[ANIMAUX] Namibie : les parcs nationaux sont-ils des réserves… à viande ?

Capture d’écran © Centrale du film animalier « Namibie magique »
Capture d’écran © Centrale du film animalier « Namibie magique »

Le ministère de l’Environnement, de la Foresterie et du Tourisme namibien vient d’annoncer qu’il fournirait « 723 animaux » pour lutter contre la famine. Non des poules, ni des moutons, ni des vaches, mais « 30 hippopotames, 60 buffles, 50 impalas, 100 gnous, 300 zèbres, 83 éléphants et 100 élans du Cap ». Un menu qui fait bondir les associations de défense des animaux.

La sécheresse qui sévit dans le pays le plus sec de l’Afrique australe fait craindre que la moitié de sa maigre population ne souffre de la faim d’ici à quelques mois. D’où la décision gouvernementale de prendre la viande où elle se trouve, à savoir dans les grands parcs nationaux. L’abattage a commencé. 157 animaux de différentes espèces ont déjà été tués, « livrant 56.875 kilogrammes de viande ».

PETA fait la leçon au gouvernement namibien

La célèbre association PETA s’indigne de cette boucherie. Jason Baker, vice-président de PETA Asie, a écrit au Premier ministre namibien pour protester. Selon lui, l’abattage risque de déséquilibrer les écosystèmes et ce ne sont pas quelques tonnes de viande qui régleront le problème de la famine. De plus, il invite la Namibie à faire pression sur les pays carnivores (il cite l'Australie et les États-Unis) pour qu’ils deviennent vegan. D’où diminution des gaz à effet de serre liés à l’élevage, donc ralentissement du réchauffement climatique, d'où retour de la pluie en Namibie… Et voilà pourquoi votre fille est muette !

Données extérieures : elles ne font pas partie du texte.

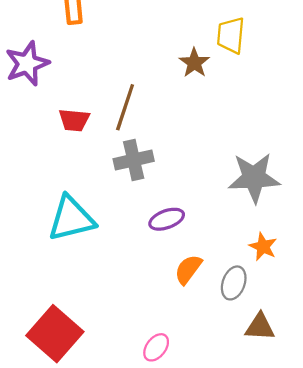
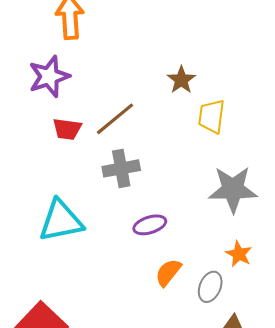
yellow trapezoid: (231, 35) -> (212, 116), moved
purple star: (27, 64) -> (49, 77), moved
brown line: (125, 107) -> (115, 119), turned 30

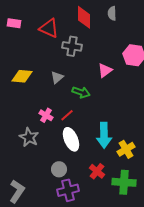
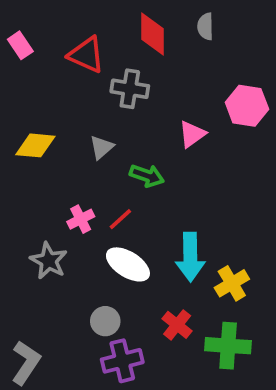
pink rectangle: (14, 23) -> (20, 45), turned 48
pink cross: (46, 115) -> (81, 219), turned 32
white ellipse: (71, 139) -> (128, 264), turned -35

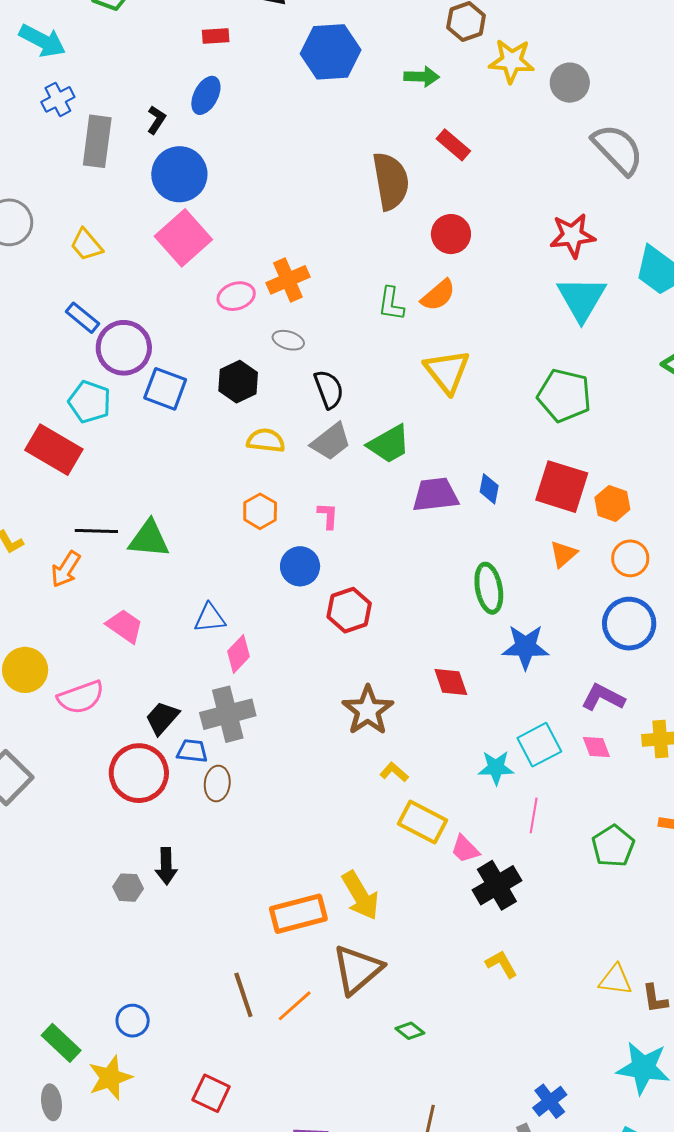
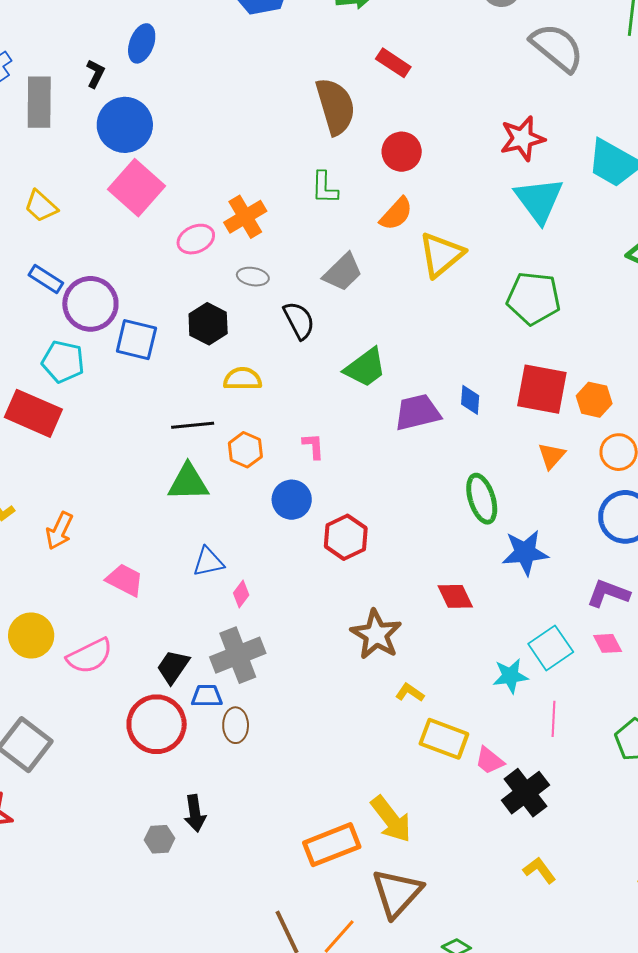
green L-shape: (391, 304) -> (325, 188), moved
yellow triangle: (447, 371) -> (441, 255), moved, turned 36
gray trapezoid: (331, 442) -> (343, 272), moved
black line: (96, 531) -> (193, 425), moved
green triangle: (149, 539) -> (188, 482), moved
pink diamond: (239, 654) -> (241, 594), size x0.7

Son argument sur les zoonoses est plus sérieux : « Le Covid-19, le SRAS, le VIH, Ebola et d’autres ont montré au monde les dangers des massacres et de la consommation des animaux sauvages. » Mais, là encore, c’est une réflexion de vegan qui a sous la main toutes les alternatives protéinées. Interrogé par BV sur cette question des zoonoses, le ministère de l'Environnement de Namibie ne nous a pas répondu. Mais pour le ministère, ce prélèvement d'animaux sauvages est justifié, comme il l'expliquait dans son communiqué : il est même « nécessaire et conforme à notre mandat constitutionnel selon lequel nos ressources naturelles sont utilisées au profit des citoyens namibiens ».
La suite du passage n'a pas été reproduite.